They gave one good hint
A 2014 study by the National Assessment of Educational Progress found that three-quarters of American eighth-graders tested below proficient in geography. This could be due to the stereotype that Americans have little concern for the rest of the world, but it’s most likely because they aren’t taught much geography in school. More than half of social studies teachers spend 10% or less of their time on geography and, as of 2013, only 17 states required a geography course in middle school.
This rampant challenge in geographical literacy is a real problem because living in a democratic society requires an informed public — especially when it comes to the question of war. Tensions between the U.S. and North Korea are mounting after North Korea’s successful test of a long-range missile that could theoretically strike the U.S. mainland with a nuclear warhead. As Americans debate whether to go to war, it’s best to understand the threat North Korea poses … and that requires geography.

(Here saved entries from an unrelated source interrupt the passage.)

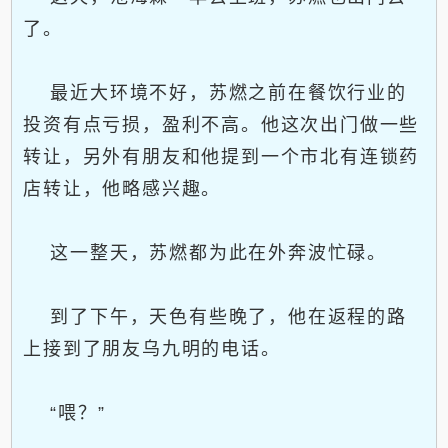
了。
最近大环境不好，苏燃之前在餐饮行业的
投资有点亏损，盈利不高。他这次出门做一些
转让，另外有朋友和他提到一个市北有连锁药
店转让，他略感兴趣。
这一整天，苏燃都为此在外奔波忙碌。
到了下午，天色有些晚了，他在返程的路
上接到了朋友乌九明的电话。
“喂？”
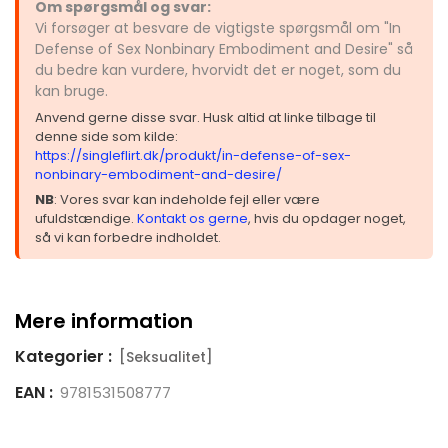
Om spørgsmål og svar:
Vi forsøger at besvare de vigtigste spørgsmål om "In
Defense of Sex Nonbinary Embodiment and Desire" så
du bedre kan vurdere, hvorvidt det er noget, som du
kan bruge.
Anvend gerne disse svar. Husk altid at linke tilbage til
denne side som kilde:
https://singleflirt.dk/produkt/in-defense-of-sex-
nonbinary-embodiment-and-desire/
NB
: Vores svar kan indeholde fejl eller være
ufuldstændige.
Kontakt os gerne
, hvis du opdager noget,
så vi kan forbedre indholdet.
Mere information
Kategorier :
[Seksualitet]
EAN :
9781531508777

On Aug. 8, Jimmy Kimmel, host of ABC’s “Jimmy Kimmel Live!” performed an unscientific test of American geography skills, and the results were not encouraging. “North Korea is the bigly story of the day, if not the year,”Jimmy Kimmel said. “But what I wonder is, how many Americans even know where North Korea is?” He sent a crew out to Hollywood Boulevard to ask locals and tourists to find the rogue nation on a map. Interviewers only gave one tiny hint: It’s right above South Korea.